- [Task item]: Among the lines below, a stretch begins at the one with "weiterer wichtiger Service, den" and ends at the one with "Wenn Sie an". Repeat that stretch exactly, ends included.

(Page images and extracted text)
▶

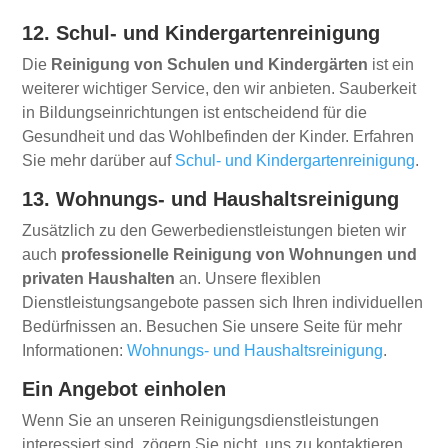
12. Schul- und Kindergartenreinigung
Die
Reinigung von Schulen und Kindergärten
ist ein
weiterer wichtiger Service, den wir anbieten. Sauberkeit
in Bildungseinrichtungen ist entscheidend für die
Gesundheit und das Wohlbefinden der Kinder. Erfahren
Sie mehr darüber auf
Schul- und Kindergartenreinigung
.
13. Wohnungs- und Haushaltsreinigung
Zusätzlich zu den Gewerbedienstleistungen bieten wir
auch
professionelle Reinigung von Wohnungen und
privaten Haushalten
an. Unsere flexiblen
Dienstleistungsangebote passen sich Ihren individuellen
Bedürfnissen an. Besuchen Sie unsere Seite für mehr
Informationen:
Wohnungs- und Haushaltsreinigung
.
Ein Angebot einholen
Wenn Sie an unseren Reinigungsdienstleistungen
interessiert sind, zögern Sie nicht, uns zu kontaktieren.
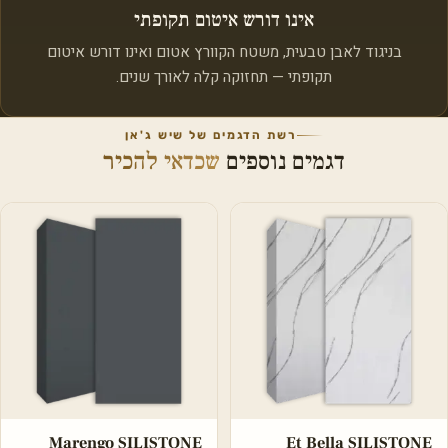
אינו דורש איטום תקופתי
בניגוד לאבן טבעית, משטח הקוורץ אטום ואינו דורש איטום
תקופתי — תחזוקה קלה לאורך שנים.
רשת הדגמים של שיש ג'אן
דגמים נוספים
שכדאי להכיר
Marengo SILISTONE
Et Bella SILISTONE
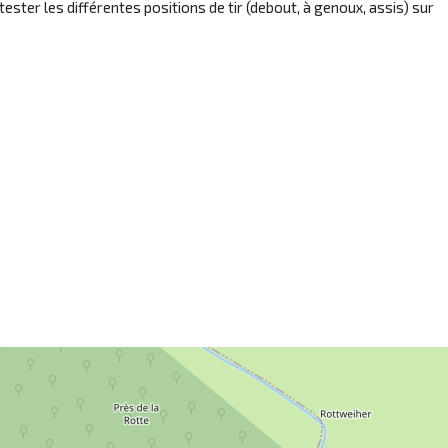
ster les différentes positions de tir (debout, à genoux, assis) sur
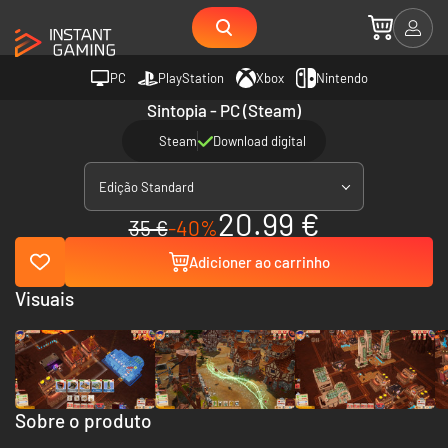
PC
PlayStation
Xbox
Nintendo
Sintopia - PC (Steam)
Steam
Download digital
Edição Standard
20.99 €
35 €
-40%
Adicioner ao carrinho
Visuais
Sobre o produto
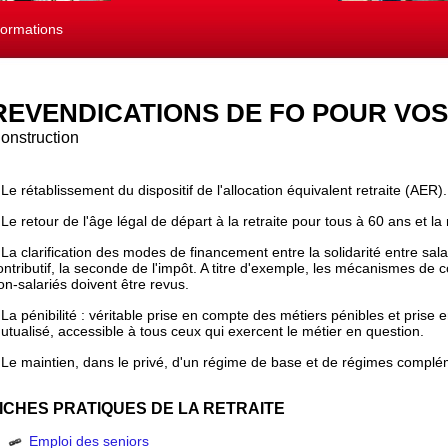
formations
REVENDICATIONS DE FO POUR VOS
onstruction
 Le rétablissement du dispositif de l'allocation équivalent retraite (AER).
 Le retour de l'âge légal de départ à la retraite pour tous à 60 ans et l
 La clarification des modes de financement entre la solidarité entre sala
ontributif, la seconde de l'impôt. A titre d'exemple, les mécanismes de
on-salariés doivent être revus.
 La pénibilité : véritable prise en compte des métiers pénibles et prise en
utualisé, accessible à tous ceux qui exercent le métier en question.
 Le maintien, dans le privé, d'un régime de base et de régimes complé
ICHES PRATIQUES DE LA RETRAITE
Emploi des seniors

◀
▶

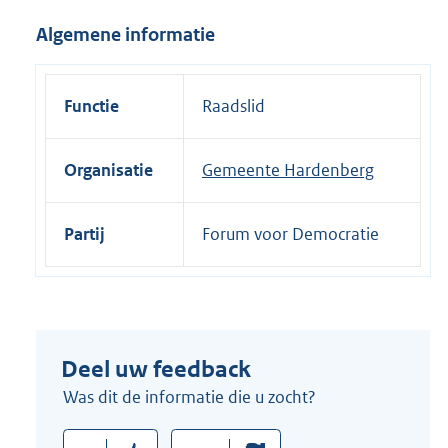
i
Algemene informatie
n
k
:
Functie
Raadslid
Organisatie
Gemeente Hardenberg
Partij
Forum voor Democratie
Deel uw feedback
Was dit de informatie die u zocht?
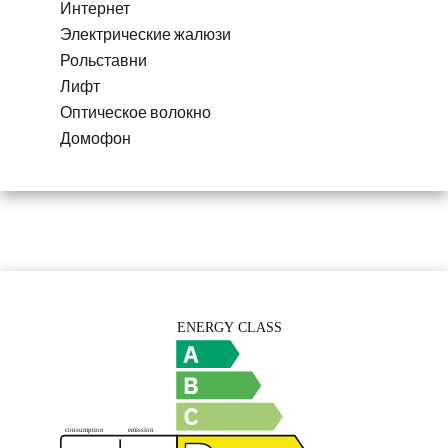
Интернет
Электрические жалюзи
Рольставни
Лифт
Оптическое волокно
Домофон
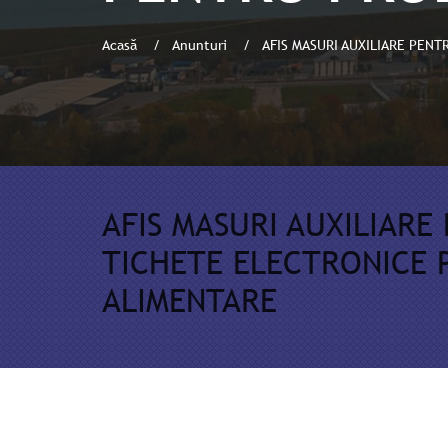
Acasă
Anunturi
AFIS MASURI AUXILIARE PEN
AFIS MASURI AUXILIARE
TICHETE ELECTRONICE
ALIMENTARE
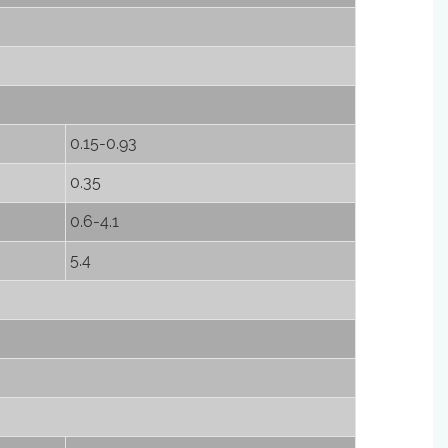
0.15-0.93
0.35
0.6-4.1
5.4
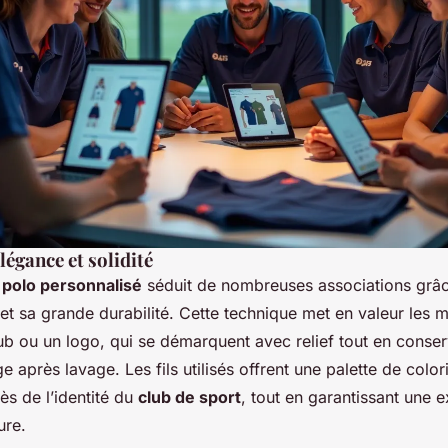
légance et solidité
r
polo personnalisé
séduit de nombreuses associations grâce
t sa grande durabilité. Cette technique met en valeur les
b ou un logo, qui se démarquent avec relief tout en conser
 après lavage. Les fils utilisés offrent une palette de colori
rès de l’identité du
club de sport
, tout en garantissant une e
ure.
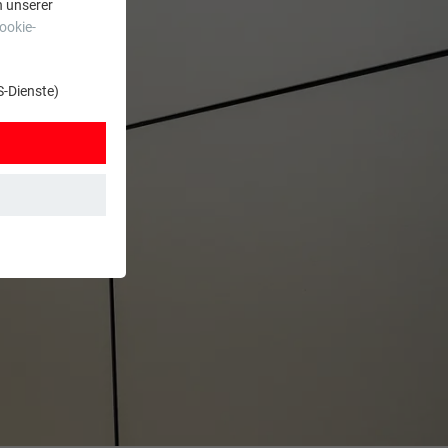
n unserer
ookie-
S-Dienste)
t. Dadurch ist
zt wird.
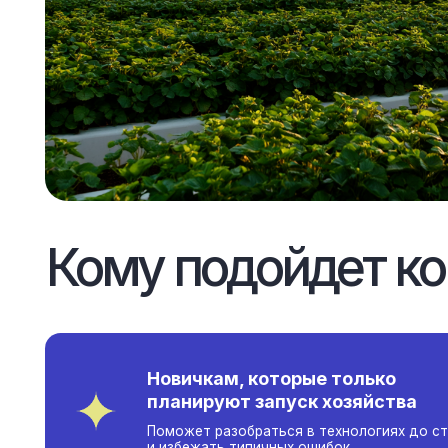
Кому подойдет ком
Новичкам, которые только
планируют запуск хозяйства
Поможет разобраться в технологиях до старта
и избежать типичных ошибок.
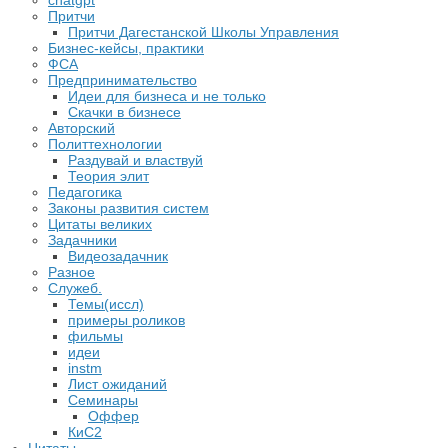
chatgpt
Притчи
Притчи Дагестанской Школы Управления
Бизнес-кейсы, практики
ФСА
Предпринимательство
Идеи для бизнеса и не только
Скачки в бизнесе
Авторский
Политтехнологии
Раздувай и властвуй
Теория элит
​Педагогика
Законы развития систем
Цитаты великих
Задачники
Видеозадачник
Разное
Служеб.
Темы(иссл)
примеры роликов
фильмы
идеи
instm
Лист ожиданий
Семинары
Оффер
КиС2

◀
▶

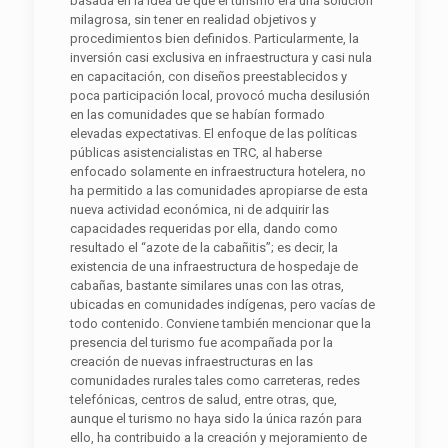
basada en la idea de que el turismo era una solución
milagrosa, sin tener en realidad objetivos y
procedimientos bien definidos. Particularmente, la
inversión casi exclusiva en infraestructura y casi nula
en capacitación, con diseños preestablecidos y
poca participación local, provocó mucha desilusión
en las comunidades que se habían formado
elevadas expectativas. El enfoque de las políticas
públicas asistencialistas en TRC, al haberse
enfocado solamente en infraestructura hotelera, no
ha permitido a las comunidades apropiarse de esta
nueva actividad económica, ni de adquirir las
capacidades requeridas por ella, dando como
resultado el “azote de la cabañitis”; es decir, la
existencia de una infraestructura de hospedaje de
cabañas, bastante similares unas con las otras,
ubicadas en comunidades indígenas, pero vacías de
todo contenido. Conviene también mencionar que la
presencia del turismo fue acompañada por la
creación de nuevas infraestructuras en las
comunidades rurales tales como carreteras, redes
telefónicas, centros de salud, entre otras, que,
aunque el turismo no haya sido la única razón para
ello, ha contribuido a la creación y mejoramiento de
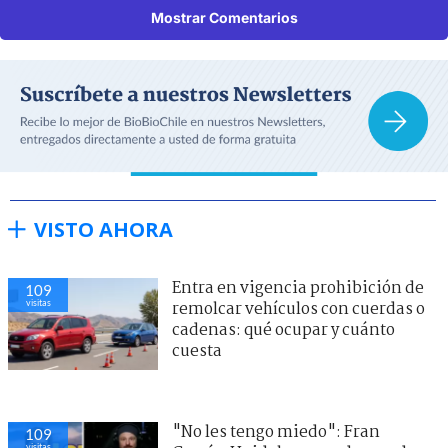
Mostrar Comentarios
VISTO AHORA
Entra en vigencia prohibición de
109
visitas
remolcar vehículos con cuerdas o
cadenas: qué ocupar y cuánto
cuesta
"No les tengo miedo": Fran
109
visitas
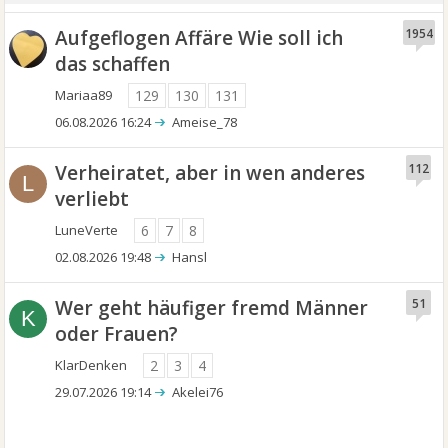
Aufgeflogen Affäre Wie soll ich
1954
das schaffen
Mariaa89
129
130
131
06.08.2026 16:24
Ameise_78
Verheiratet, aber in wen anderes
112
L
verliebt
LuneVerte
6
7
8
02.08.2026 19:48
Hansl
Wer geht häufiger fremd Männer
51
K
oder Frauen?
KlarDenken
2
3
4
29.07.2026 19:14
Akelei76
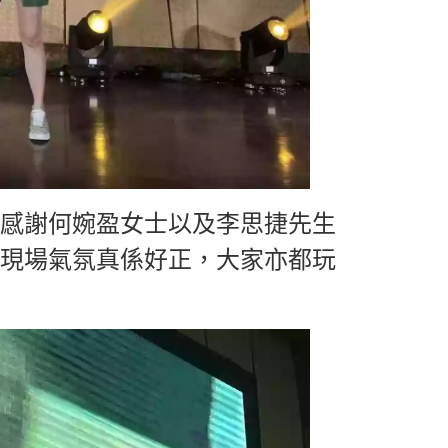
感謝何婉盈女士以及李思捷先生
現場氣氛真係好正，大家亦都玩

◀

- [Written solution]:
weiterer wichtiger Service, den wir anbieten. Sauberkeit
in Bildungseinrichtungen ist entscheidend für die
Gesundheit und das Wohlbefinden der Kinder. Erfahren
Sie mehr darüber auf
Schul- und Kindergartenreinigung
.
13. Wohnungs- und Haushaltsreinigung
Zusätzlich zu den Gewerbedienstleistungen bieten wir
auch
professionelle Reinigung von Wohnungen und
privaten Haushalten
an. Unsere flexiblen
Dienstleistungsangebote passen sich Ihren individuellen
Bedürfnissen an. Besuchen Sie unsere Seite für mehr
Informationen:
Wohnungs- und Haushaltsreinigung
.
Ein Angebot einholen
Wenn Sie an unseren Reinigungsdienstleistungen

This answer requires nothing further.